_Problem details_
An exact repetition of the records is required. Leave nothing out.

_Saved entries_
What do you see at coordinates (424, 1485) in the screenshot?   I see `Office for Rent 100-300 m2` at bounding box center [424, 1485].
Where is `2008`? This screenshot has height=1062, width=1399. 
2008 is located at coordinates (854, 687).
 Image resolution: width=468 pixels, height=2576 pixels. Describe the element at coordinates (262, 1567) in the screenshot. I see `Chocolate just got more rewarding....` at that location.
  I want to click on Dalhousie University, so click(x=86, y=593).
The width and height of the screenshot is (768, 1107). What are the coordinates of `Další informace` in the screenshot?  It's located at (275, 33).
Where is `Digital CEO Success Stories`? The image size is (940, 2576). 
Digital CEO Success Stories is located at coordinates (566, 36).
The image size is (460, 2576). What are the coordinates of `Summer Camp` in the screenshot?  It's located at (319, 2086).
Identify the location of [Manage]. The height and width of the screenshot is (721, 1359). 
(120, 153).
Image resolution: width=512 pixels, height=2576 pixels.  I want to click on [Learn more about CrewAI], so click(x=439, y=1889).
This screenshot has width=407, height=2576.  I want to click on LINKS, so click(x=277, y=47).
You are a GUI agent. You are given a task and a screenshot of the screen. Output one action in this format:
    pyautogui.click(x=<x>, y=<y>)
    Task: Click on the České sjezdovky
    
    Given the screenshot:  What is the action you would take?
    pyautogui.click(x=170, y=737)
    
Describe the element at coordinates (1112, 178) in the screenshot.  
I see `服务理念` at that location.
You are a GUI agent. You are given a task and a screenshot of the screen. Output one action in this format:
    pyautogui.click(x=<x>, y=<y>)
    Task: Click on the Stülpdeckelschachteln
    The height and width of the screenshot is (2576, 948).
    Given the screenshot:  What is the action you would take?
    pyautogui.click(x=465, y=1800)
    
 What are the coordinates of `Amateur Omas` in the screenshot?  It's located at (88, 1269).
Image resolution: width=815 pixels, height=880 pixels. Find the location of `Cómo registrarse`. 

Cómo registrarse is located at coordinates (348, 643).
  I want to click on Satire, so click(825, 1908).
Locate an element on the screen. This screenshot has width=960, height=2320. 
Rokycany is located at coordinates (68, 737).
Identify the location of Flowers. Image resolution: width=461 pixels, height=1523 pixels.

_Expected output_
What do you see at coordinates (424, 1485) in the screenshot?   I see `Office for Rent 100-300 m2` at bounding box center [424, 1485].
Where is `2008`? This screenshot has height=1062, width=1399. 
2008 is located at coordinates (854, 687).
 Image resolution: width=468 pixels, height=2576 pixels. Describe the element at coordinates (262, 1567) in the screenshot. I see `Chocolate just got more rewarding....` at that location.
  I want to click on Dalhousie University, so click(x=86, y=593).
The width and height of the screenshot is (768, 1107). What are the coordinates of `Další informace` in the screenshot?  It's located at (275, 33).
Where is `Digital CEO Success Stories`? The image size is (940, 2576). 
Digital CEO Success Stories is located at coordinates (566, 36).
The image size is (460, 2576). What are the coordinates of `Summer Camp` in the screenshot?  It's located at (319, 2086).
Identify the location of [Manage]. The height and width of the screenshot is (721, 1359). 
(120, 153).
Image resolution: width=512 pixels, height=2576 pixels.  I want to click on [Learn more about CrewAI], so click(x=439, y=1889).
This screenshot has width=407, height=2576.  I want to click on LINKS, so click(x=277, y=47).
You are a GUI agent. You are given a task and a screenshot of the screen. Output one action in this format:
    pyautogui.click(x=<x>, y=<y>)
    Task: Click on the České sjezdovky
    
    Given the screenshot:  What is the action you would take?
    pyautogui.click(x=170, y=737)
    
Describe the element at coordinates (1112, 178) in the screenshot.  
I see `服务理念` at that location.
You are a GUI agent. You are given a task and a screenshot of the screen. Output one action in this format:
    pyautogui.click(x=<x>, y=<y>)
    Task: Click on the Stülpdeckelschachteln
    The height and width of the screenshot is (2576, 948).
    Given the screenshot:  What is the action you would take?
    pyautogui.click(x=465, y=1800)
    
 What are the coordinates of `Amateur Omas` in the screenshot?  It's located at (88, 1269).
Image resolution: width=815 pixels, height=880 pixels. Find the location of `Cómo registrarse`. 

Cómo registrarse is located at coordinates (348, 643).
  I want to click on Satire, so click(825, 1908).
Locate an element on the screen. This screenshot has width=960, height=2320. 
Rokycany is located at coordinates (68, 737).
Identify the location of Flowers. Image resolution: width=461 pixels, height=1523 pixels.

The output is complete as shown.